O Movimento Reorganizativo do Partido do Proletariado (MRPP), por exemplo, fundou o «Secretariado Nacional das Comissões de Trabalhadores» e chegou a realizar um «Congresso das Comissões de Trabalhadores» na Covilhã; o MES, aproveitando-se do impacto do surgimento da organização dos soldados, tentou criar um movimento «unitário» chamado TUV (Trabalhadores Unidos Vencerão) ; A União Democrática Popular, por sua vez, camuflava-se por trás de diversas Comissões de Moradores, a que passou a chamar «órgãos da Vontade Popular», e o PCP, para não perder o barco, estruturou o chamado «Secretariado das Comissões de Trabalhadores da Cintura Industrial de Lisboa».

Mas apesar dessas caricaturas e deformações, dificilmente as organizações de esquerda em Portugal tiveram condições sequer de convocar uma manifestação de massas mais ampla sem se camuflarem por trás das organizações unitárias de base para poder assim utilizar o poder mobilizador das mesmas. A capacidade de mobilização dos organismos de Poder Popular sempre foi muito maior que a de qualquer organização ou mesmo conjunto de organizações. A confluência das massas em tomo dos seus próprios organismos unitários superou largamente a própria dinâmica organizativa dos partidos, embora isso não queira dizer que, devido a tal facto, estivesse automaticamente resolvido o problema da vanguarda revolucionária em Portugal. Este problema foi e continuará a ser por um bom tempo o nó górdio deste processo revolucionário.

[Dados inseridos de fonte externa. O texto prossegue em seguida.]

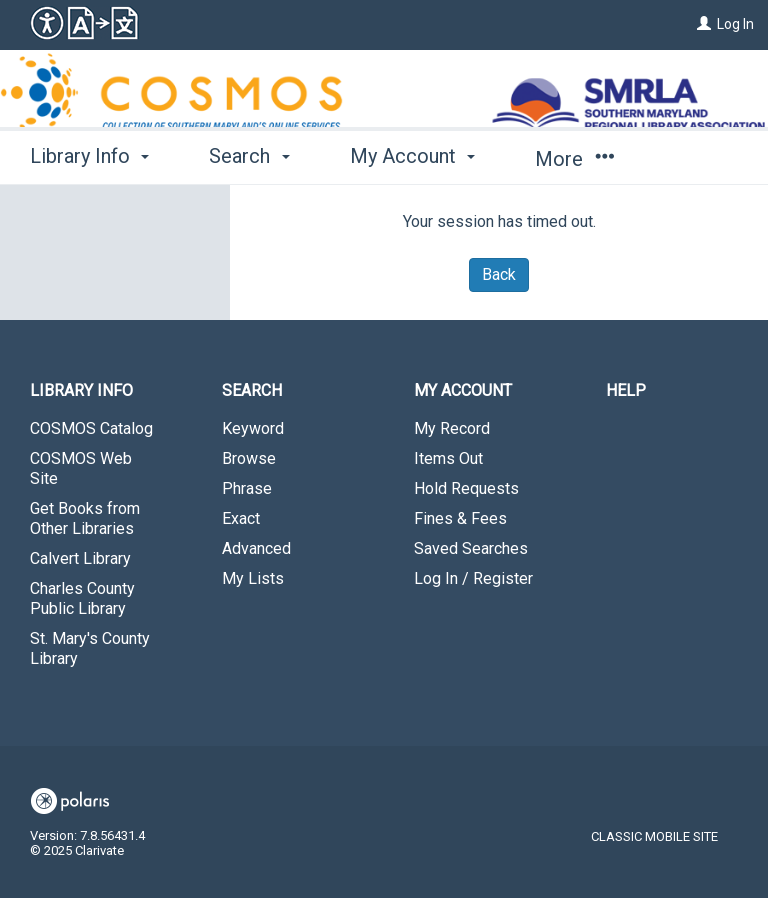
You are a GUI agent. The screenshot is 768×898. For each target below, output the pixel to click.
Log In (735, 24)
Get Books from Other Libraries (85, 518)
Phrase (247, 488)
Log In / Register (473, 578)
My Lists (253, 578)
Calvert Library (80, 558)
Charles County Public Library (82, 598)
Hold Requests (466, 488)
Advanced (256, 548)
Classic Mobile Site (654, 836)
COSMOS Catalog (91, 428)
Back (499, 274)
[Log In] (704, 24)
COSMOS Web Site (81, 468)
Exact (241, 518)
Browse (249, 458)
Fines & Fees (460, 518)
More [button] (574, 159)
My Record (452, 428)
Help (626, 390)
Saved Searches (471, 548)
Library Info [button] (89, 156)
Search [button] (249, 156)
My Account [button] (412, 156)
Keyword (253, 428)
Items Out (448, 458)
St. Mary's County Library (90, 648)
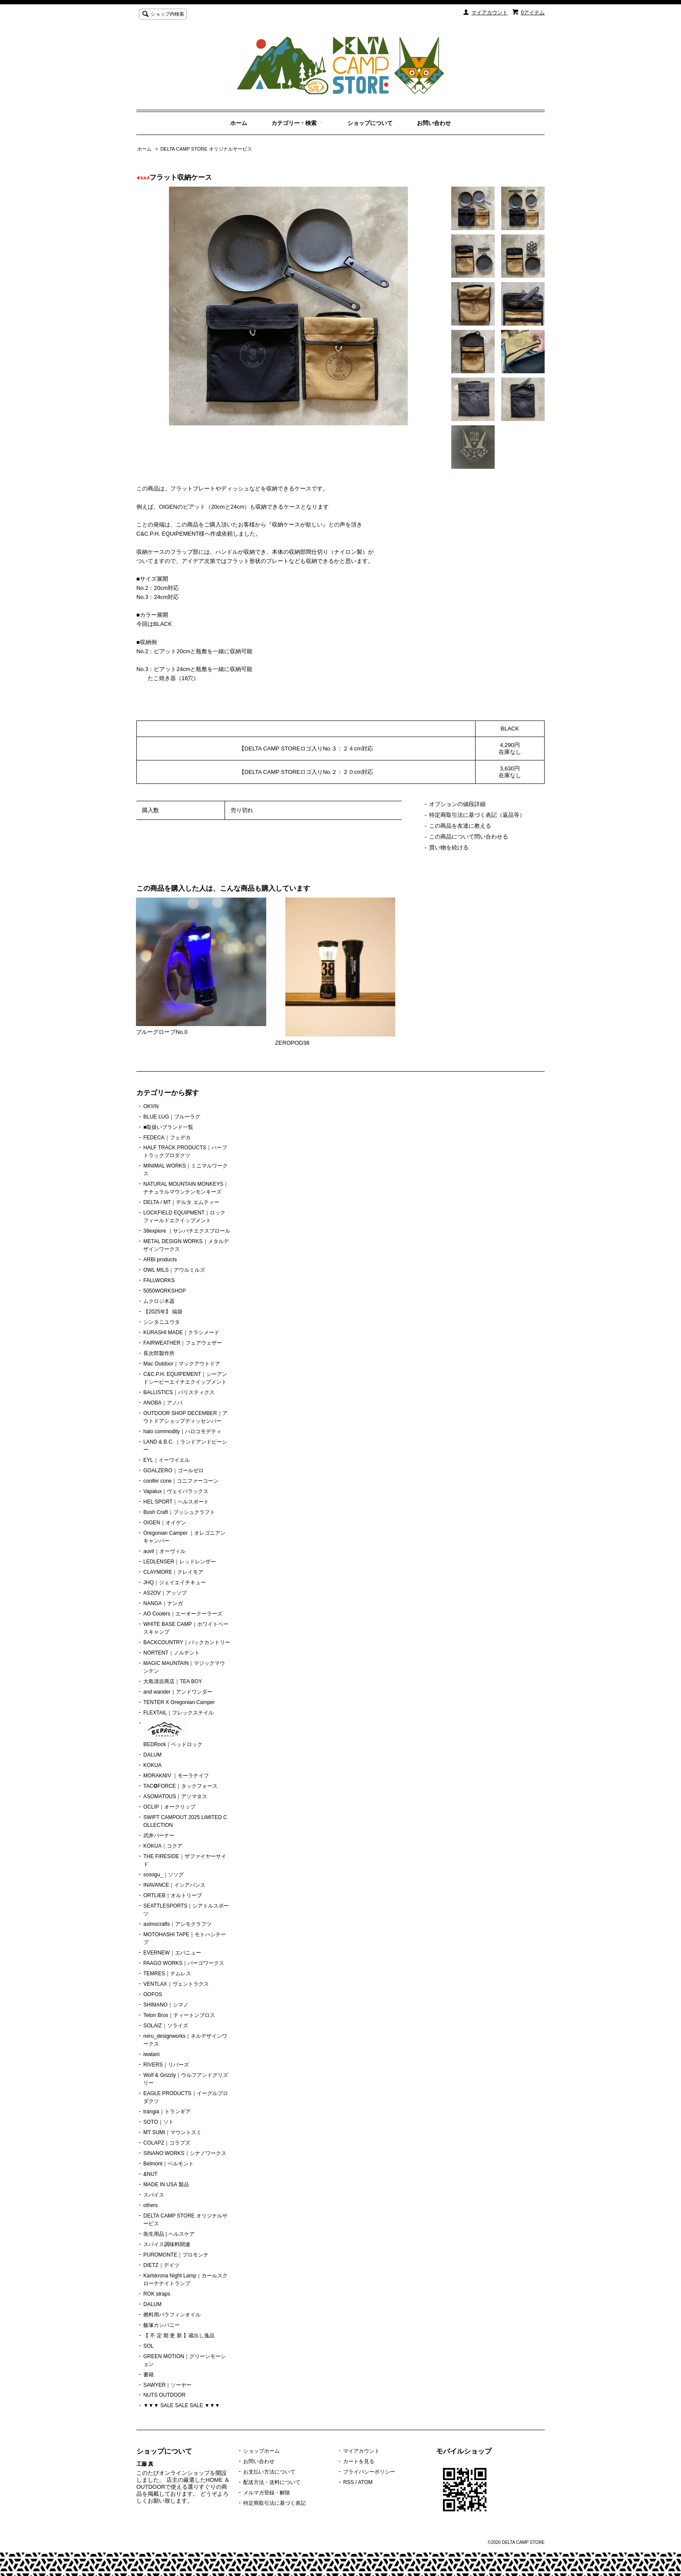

Os maoistas, por exemplo, sempre colocaram a necessidade de formação do partido como condição prévia indispensável para qualquer avanço do processo. O PCP está convencido de que ele mesmo já é a vanguarda da classe operária. Algumas organizações revolucionárias chegaram a pensar que o Partido poderia surgir da união de diversos grupos de esquerda. Outros sectores, ideologicamente referenciados por teorias anarquistas — embora não se reivindicassem como tal — chegaram a afirmar que seriam os próprios organismos de Poder Popular, através de uma coordenação a nível nacional, que formariam as estruturas necessárias para a auto-organização das massas. Poucos foram, entretanto, aqueles que, pelo menos até agora, vislumbraram o surgimento e a afirmação de uma vanguarda revolucionária como resultado da confluência das organizações políticas da esquerda revolucionária com os sectores mais conscientes das massas no seio dos organismos de Poder Popular. No entanto, parece ser por esse caminho que o problema deverá encontrar uma solução correcta.